Newsweek magazine apologized to the victims of last week's deadly protests in Afghanistan, which were sparked when a Newsweek report stated that U.S. officials defiled the Koran.

But Islamic parties in Pakistan say the Newsweek apology is a transparent attempt to defuse Muslim anger. Qazi Hussain Ahmad, the head of an Islamic party alliance told the BBC on Monday that Newsweek's clarification held no weight. "There have been reports by the prisoners who have been released from Guantanamo Bay of desecration of the holy Koran, and different atrocities perpetrated on them."

On Tuesday Mr.Ahmad said,"Whatever (Newsweek) magazine has done now is under pressure (from the U.S. government)," he said. "It has not denied what it has reported and many people freed from Guantanamo Bay have narrated the same thing."

The Tuesday edition of the Pakistani daily newspaper the News quoted Hafiz Ehsan Saeed, a former Guantanamo Bay detainee, as saying that the Koran was routinely desecrated at Guantanamo.

Reuters reported that Muslims said they suspected that pressure from Washington was behind the magazine's backing off.
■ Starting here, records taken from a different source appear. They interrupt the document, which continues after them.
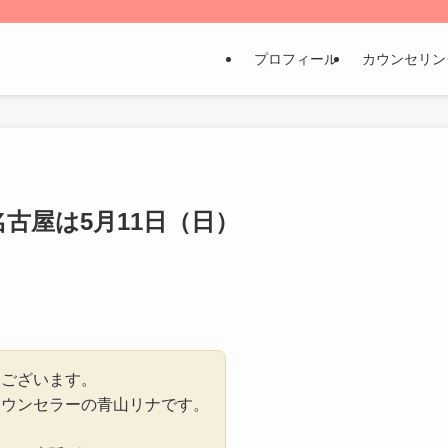
プロフィール
カウンセリン
古屋は5月11日（日）
うございます。
カウンセラーの青山リナです。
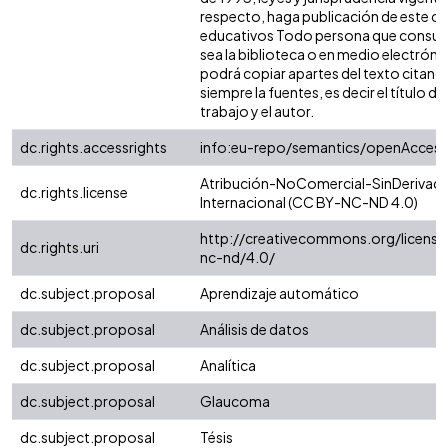
respecto, haga publicación de este co
educativos Todo persona que consult
sea la biblioteca o en medio electróni
podrá copiar apartes del texto citand
siempre la fuentes, es decir el título del
trabajo y el autor.
dc.rights.accessrights
info:eu-repo/semantics/openAccess
Atribución-NoComercial-SinDerivada
dc.rights.license
Internacional (CC BY-NC-ND 4.0)
http://creativecommons.org/license
dc.rights.uri
nc-nd/4.0/
dc.subject.proposal
Aprendizaje automático
dc.subject.proposal
Análisis de datos
dc.subject.proposal
Analítica
dc.subject.proposal
Glaucoma
dc.subject.proposal
Tésis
On Monday, presidential spokesman Scott McClellan had criticized Newsweek's initial response to the incident, saying it was "puzzling." Later in the day, Newsweek retracted the story which the White House said was a "good first step".

Newsweek defended its reporting and said its investigation is continuing into allegations that the Koran had been desecrated by U.S. personnel.

"Unfortunately relations are so bad at this point that the perception will linger;" said Ibrahim Hooper of the Council on American-Islamic Relations. "Many people won't believe it. They'll believe the magazine was pressured into doing a retraction." Hooper said.

"We will not be deceived by this," Sadullah Abu Aman, an Islamic cleric, told Reuters in Afghanistan.

The magazine said it had made a mistake in its May 9th report regarding the accusations, which led to violent anti-American protests in Afghanistan. Over 16 were killed, and more than 100 were injured. While many officials supporting the protests vowed for non-violence, some in the streets threatened to start a religious war against the United States.

Newsweek's Editor, Mark Whitaker, said the magazine's error was reporting confirmation by U.S. military investigators that Guantanamo personnel flushed the Koran down a toilet. The source initially said he had read of the event in a military investigative report, but the source later told the magazine he might have seen the account of the Koran incident in other investigative documents or drafts.

Mr Whitaker told Reuters, "As to whether anything like this happened, we just don't know. We're not saying it absolutely happened but we can't say that it absolutely didn't happen either."

The Newsweek report was not the first public allegation alleging Quran desecration at Guantanamo Bay. News stories came out in August and October 2004, reporting that British citizens who had been released from Guantanamo claimed U.S. guards threw their Qurans into the toilet. Also, in January, 2005, Kristine Huskey, a lawyer representing Guantanamo detainees, said a detainee witnessed a guard tossing a Quran into a toilet.